Die Klägerin sei dem Vorbringen der Beklagten zu ihren Arbeitsaufgaben nicht im Einzelnen
entgegengetreten, so dass feststehe, dass sie im Bereich der ihr zugewiesenen Tätigkeiten im Bereich der
Jugendhilfe und Erziehungshilfe nicht nur einen, auf ein Arbeitsergebnis gerichteten Arbeitsvorgang
erledige, sondern vielmehr neben den Schutzmaßnahmen auch Fördermaßnahmen durchzuführen seien.
Das genannte Urteil ist der Klägerin am 13.09.2010 zugestellt worden. Sie hat hiergegen mit einem am
05.10.2010 beim Landesarbeitsgericht eingegangenem Schriftsatz Berufung eingelegt und diese
innerhalb der mit Beschluss vom 15.11.2010 bis zum 14.12.2010 verlängerten Berufungsbegründungsfrist
mit Schriftsatz vom 13.12.2010, beim Landesarbeitsgericht am gleichen Tag eingegangen, begründet.

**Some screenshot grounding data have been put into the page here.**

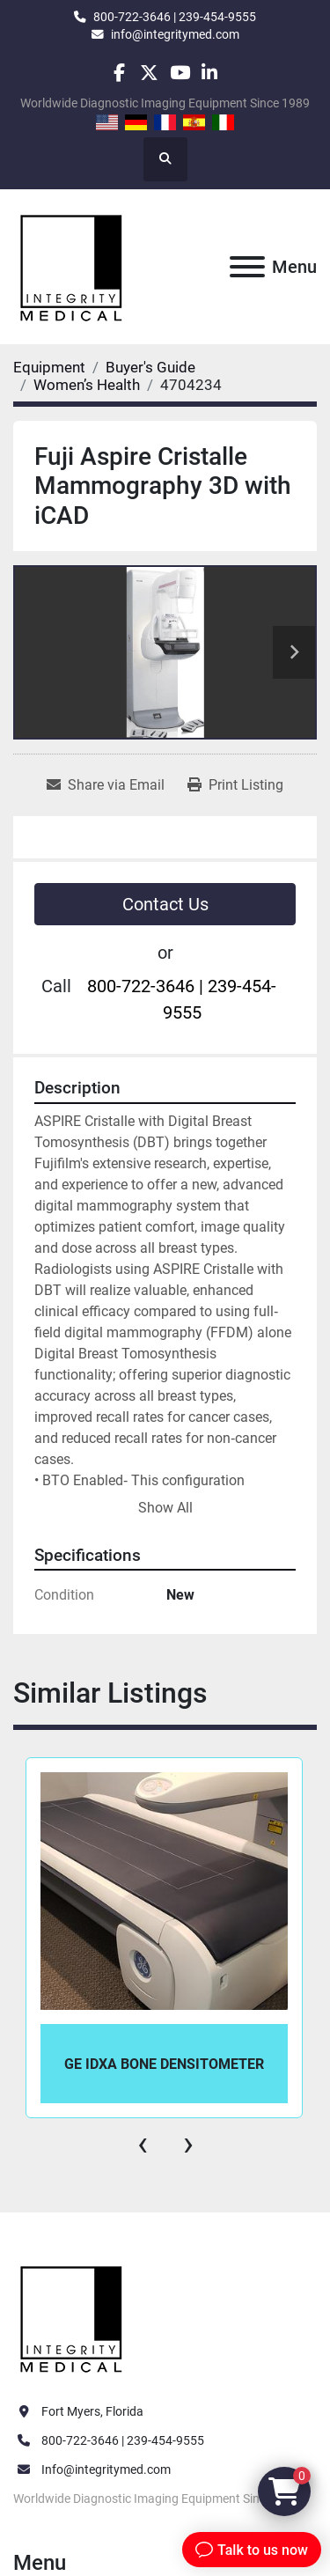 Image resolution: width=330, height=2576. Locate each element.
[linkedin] (209, 72)
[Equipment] (49, 367)
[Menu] (247, 266)
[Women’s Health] (86, 385)
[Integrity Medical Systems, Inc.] (72, 2317)
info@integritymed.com (175, 34)
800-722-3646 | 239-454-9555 (174, 17)
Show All (165, 1507)
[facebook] (119, 72)
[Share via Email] (105, 785)
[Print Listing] (235, 785)
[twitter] (149, 72)
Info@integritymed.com (106, 2469)
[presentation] (142, 2143)
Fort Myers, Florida (92, 2411)
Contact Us (165, 904)
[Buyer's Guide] (150, 367)
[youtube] (179, 72) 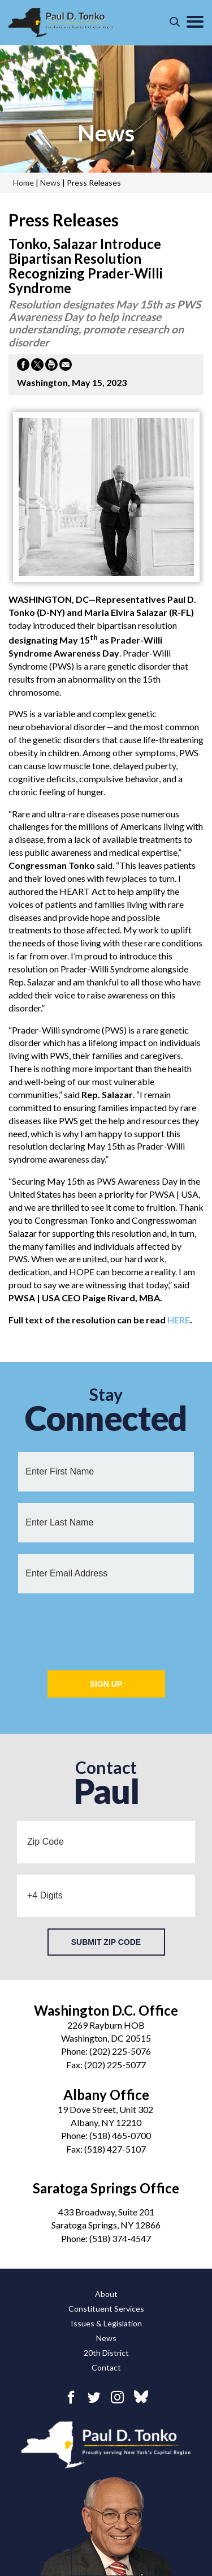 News (106, 2338)
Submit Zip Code (106, 1942)
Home (23, 182)
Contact (106, 2367)
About (106, 2294)
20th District (106, 2353)
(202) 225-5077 (115, 2064)
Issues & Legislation (106, 2323)
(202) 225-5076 (120, 2051)
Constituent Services (106, 2308)
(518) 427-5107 (115, 2149)
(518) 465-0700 (120, 2135)
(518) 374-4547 (120, 2238)
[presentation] (106, 1627)
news (106, 133)
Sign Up (106, 1683) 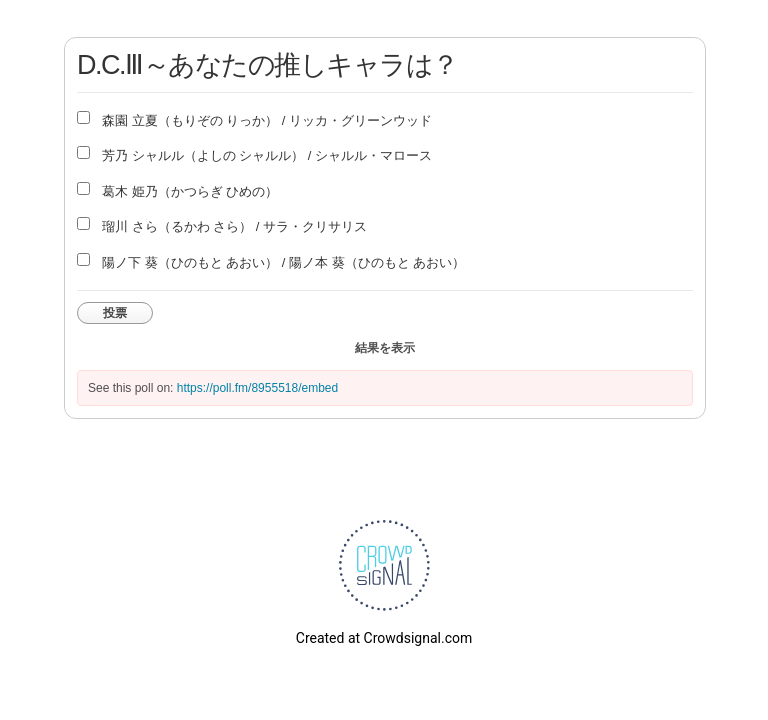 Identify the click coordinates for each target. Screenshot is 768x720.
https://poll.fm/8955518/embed (257, 388)
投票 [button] (115, 313)
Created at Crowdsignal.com (384, 638)
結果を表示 (385, 348) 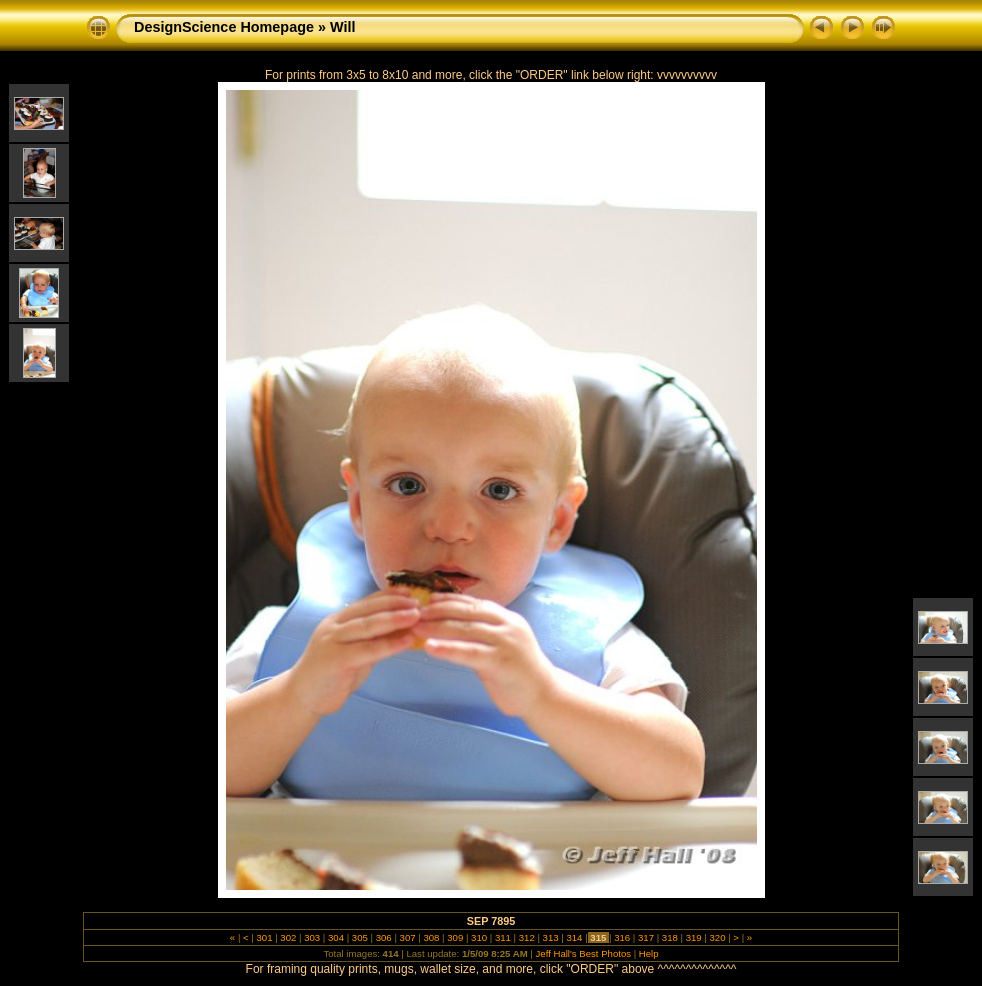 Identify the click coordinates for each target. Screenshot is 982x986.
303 (312, 937)
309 (455, 937)
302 (288, 937)
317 (645, 937)
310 (478, 937)
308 (431, 937)
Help (649, 953)
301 (264, 937)
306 (383, 937)
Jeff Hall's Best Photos (584, 953)
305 (359, 937)
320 (717, 937)
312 (526, 937)
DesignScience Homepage (224, 27)
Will (342, 27)
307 (407, 937)
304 (335, 937)
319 (693, 937)
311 (502, 937)
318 (669, 937)
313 (550, 937)
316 (621, 937)
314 (574, 937) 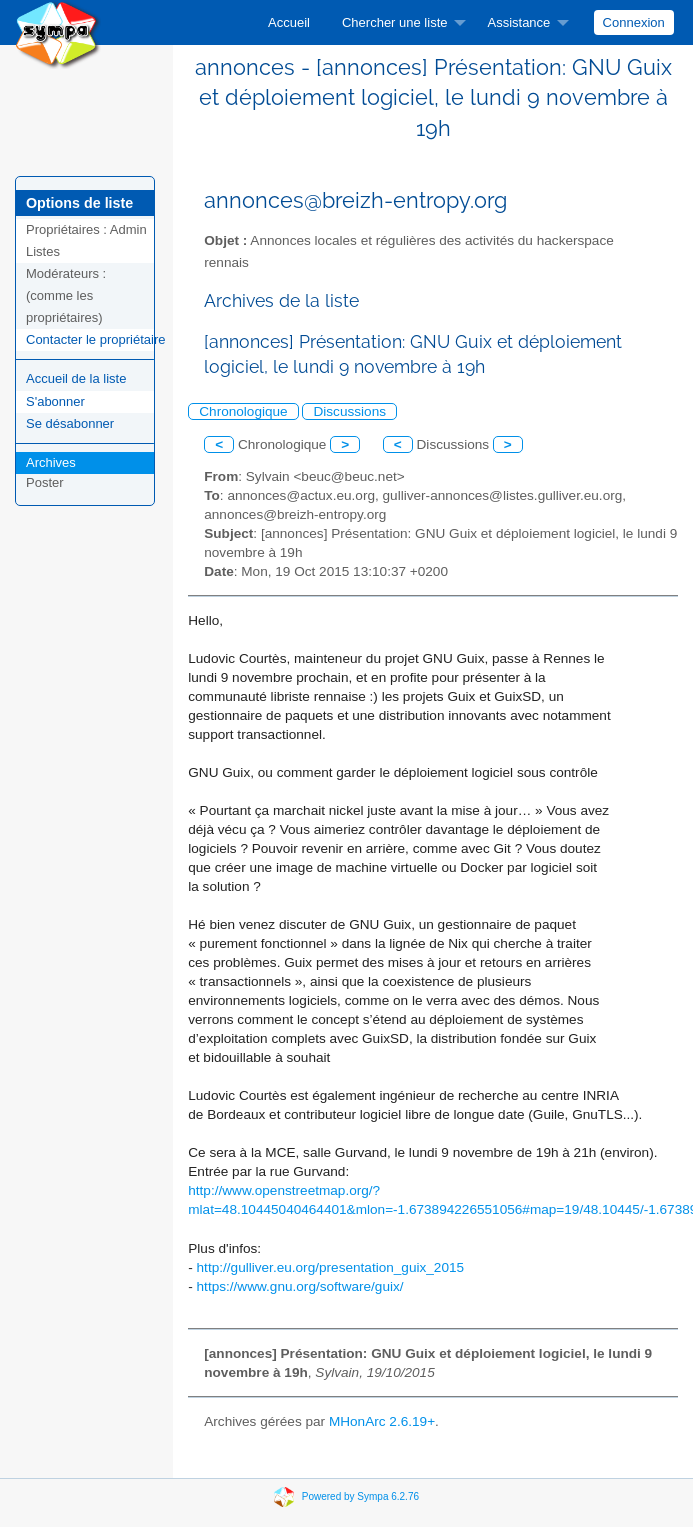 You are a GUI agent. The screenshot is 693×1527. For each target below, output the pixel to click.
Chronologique (243, 411)
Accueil (289, 22)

Nach Maßgabe des genannten Schriftsatzes, auf den wegen der Einzelheiten ergänzend Bezug
genommen wird (Bl. 78 ff. d.A.), macht die Klägerin zur Begründung ihrer Berufung im Wesentlichen
geltend:
Ihre Aufgaben seien als einheitlich zu bewertende, dem Wohl und Schutz des Kindes dienende
Gesamttätigkeit zu werten und stellten einen Arbeitsvorgang dar. Eine Differenzierung in unterschiedliche
tarifliche Wertigkeiten sei nicht möglich, weil der Verlauf einer Betreuung bei ihrem Beginn nicht absehbar
sei und sich der Schwierigkeitsgrad der Aufgaben im Laufe der Betreuung erheblich ändern könne.

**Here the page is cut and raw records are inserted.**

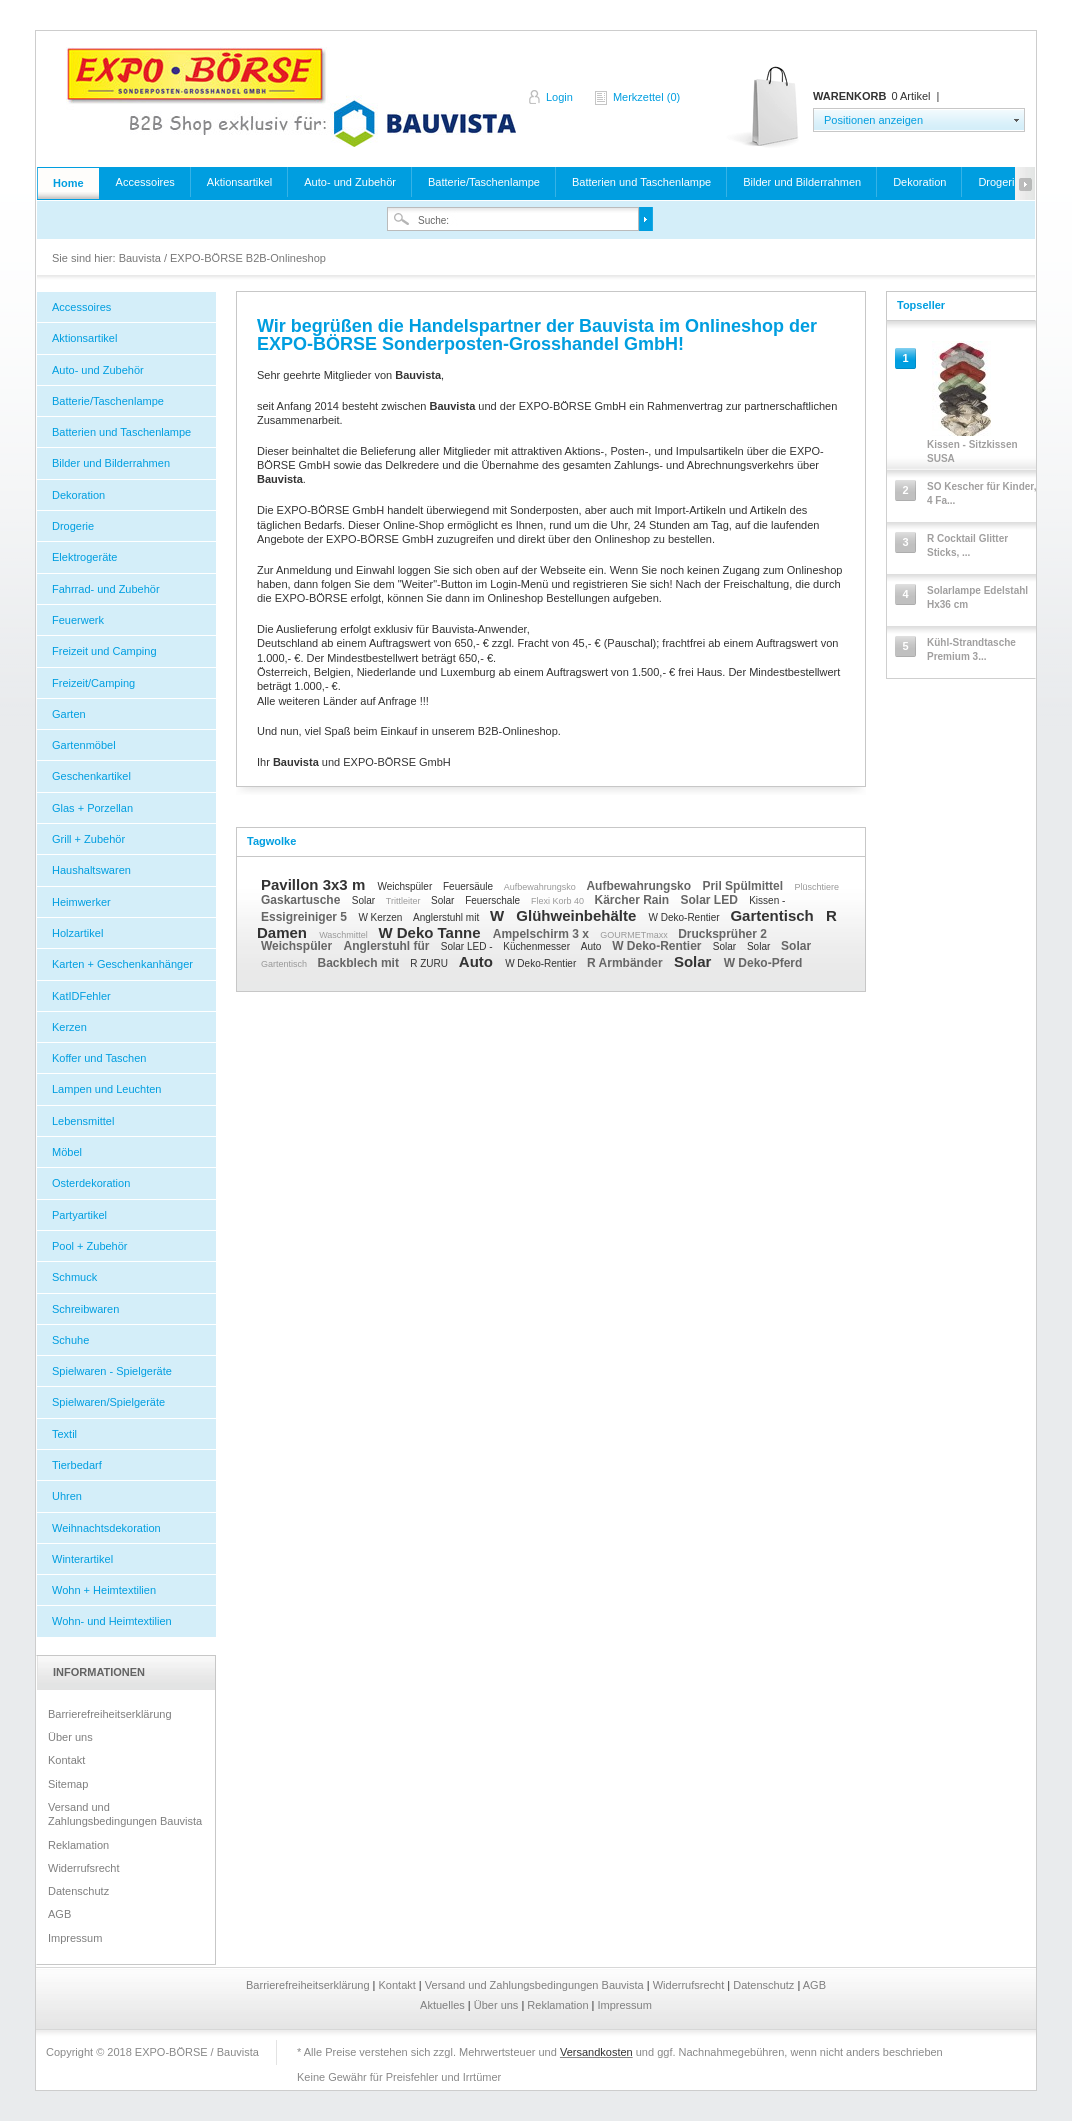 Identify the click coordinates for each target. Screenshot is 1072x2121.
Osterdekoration (91, 1183)
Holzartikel (77, 933)
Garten (69, 714)
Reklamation (78, 1845)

Entgeltgruppe S 14 enthalte ein auf dem Tätigkeitsmerkmal der Entgeltgruppe S 11 aufbauendes
Heraushebungsmerkmal, so dass ausreiche, dass dieses Heraushebungsmerkmal in einem deutlich
wahrnehmbaren Ausmaß anfalle. Dies entspreche der Auffassung der Tarifvertragsparteien.
Die Klägerin beantragt,
das Urteil des Arbeitsgerichts Koblenz vom 19.08.2010 - 10 Ca 971/10 - abzuändern und festzustellen,
dass die Klägerin seit dem 01.11.2009 in der Entgeltgruppe S 14 des Besonderen Teils - Verwaltung bzw.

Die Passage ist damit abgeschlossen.